* The data

>>>

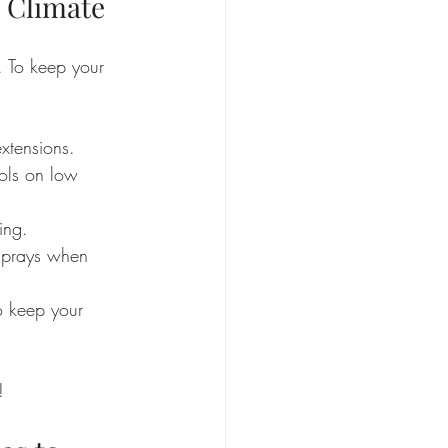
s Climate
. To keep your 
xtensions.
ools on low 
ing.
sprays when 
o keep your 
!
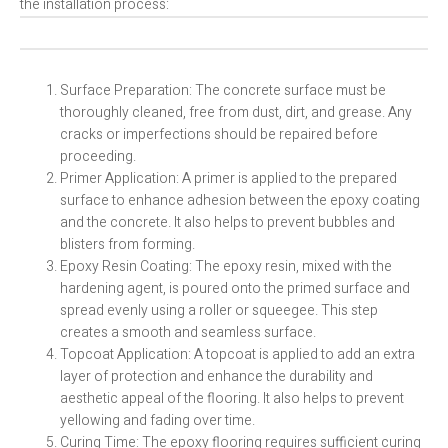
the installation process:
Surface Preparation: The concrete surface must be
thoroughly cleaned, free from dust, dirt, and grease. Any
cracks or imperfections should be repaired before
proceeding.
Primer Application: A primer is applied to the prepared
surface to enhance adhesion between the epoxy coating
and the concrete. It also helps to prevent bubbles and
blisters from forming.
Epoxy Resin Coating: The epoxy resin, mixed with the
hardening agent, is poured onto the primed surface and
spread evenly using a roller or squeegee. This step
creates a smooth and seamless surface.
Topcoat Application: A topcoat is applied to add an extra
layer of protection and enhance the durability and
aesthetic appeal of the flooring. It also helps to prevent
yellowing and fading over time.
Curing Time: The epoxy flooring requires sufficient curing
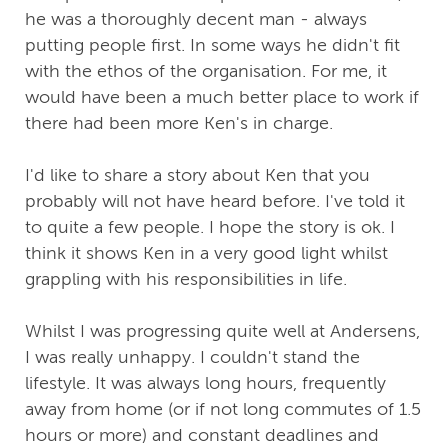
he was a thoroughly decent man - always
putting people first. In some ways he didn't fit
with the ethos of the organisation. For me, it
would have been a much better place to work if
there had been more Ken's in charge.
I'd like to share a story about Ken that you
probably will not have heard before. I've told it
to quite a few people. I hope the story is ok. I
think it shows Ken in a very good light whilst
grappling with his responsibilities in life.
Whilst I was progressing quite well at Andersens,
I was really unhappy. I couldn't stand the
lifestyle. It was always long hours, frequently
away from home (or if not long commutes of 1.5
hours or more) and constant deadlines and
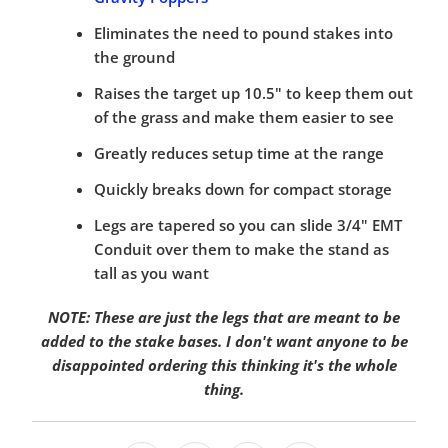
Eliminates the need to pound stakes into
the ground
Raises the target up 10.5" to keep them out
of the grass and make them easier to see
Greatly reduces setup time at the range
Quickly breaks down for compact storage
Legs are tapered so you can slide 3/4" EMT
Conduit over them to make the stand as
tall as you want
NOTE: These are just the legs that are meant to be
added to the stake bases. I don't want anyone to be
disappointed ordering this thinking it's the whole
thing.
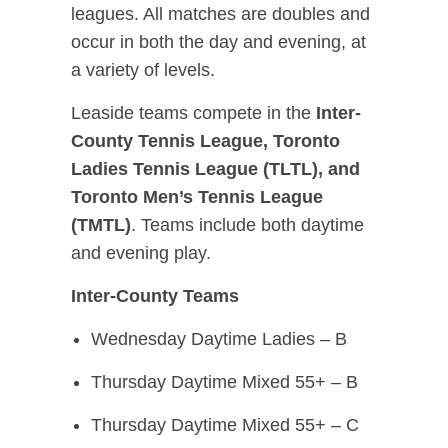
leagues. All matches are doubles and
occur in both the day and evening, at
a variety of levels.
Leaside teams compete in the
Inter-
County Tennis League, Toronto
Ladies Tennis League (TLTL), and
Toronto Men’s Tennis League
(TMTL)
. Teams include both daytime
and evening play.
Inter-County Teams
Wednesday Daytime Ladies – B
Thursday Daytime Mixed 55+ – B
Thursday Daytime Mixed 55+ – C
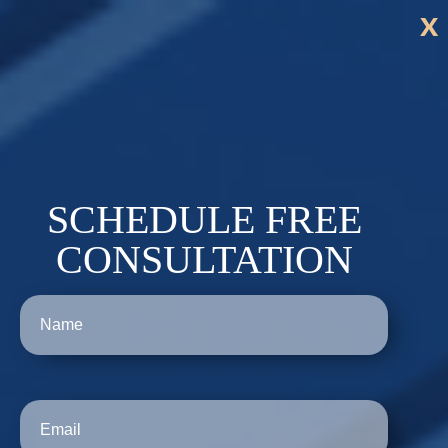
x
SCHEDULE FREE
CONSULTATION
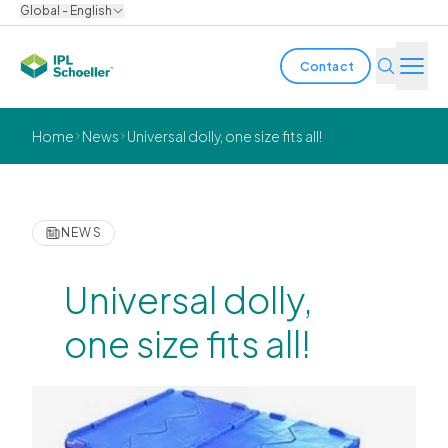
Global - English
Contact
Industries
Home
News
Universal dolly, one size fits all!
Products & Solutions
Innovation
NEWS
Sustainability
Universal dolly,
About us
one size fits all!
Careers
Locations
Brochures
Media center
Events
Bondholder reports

<<<

* Exercise description
Skip the pictures, please, and transcribe only the lines from the beginning of the material through the one that contains "leagues. All matches are doubles and".

* Your response
s Climate
. To keep your 
xtensions.
ools on low 
ing.
sprays when 
o keep your 
!
the installation process:
Surface Preparation: The concrete surface must be
thoroughly cleaned, free from dust, dirt, and grease. Any
cracks or imperfections should be repaired before
proceeding.
Primer Application: A primer is applied to the prepared
surface to enhance adhesion between the epoxy coating
and the concrete. It also helps to prevent bubbles and
blisters from forming.
Epoxy Resin Coating: The epoxy resin, mixed with the
hardening agent, is poured onto the primed surface and
spread evenly using a roller or squeegee. This step
creates a smooth and seamless surface.
Topcoat Application: A topcoat is applied to add an extra
layer of protection and enhance the durability and
aesthetic appeal of the flooring. It also helps to prevent
yellowing and fading over time.
Curing Time: The epoxy flooring requires sufficient curing
he was a thoroughly decent man - always
putting people first. In some ways he didn't fit
with the ethos of the organisation. For me, it
would have been a much better place to work if
there had been more Ken's in charge.
I'd like to share a story about Ken that you
probably will not have heard before. I've told it
to quite a few people. I hope the story is ok. I
think it shows Ken in a very good light whilst
grappling with his responsibilities in life.
Whilst I was progressing quite well at Andersens,
I was really unhappy. I couldn't stand the
lifestyle. It was always long hours, frequently
away from home (or if not long commutes of 1.5
hours or more) and constant deadlines and
Eliminates the need to pound stakes into
the ground
Raises the target up 10.5" to keep them out
of the grass and make them easier to see
Greatly reduces setup time at the range
Quickly breaks down for compact storage
Legs are tapered so you can slide 3/4" EMT
Conduit over them to make the stand as
tall as you want
NOTE: These are just the legs that are meant to be
added to the stake bases. I don't want anyone to be
disappointed ordering this thinking it's the whole
thing.
leagues. All matches are doubles and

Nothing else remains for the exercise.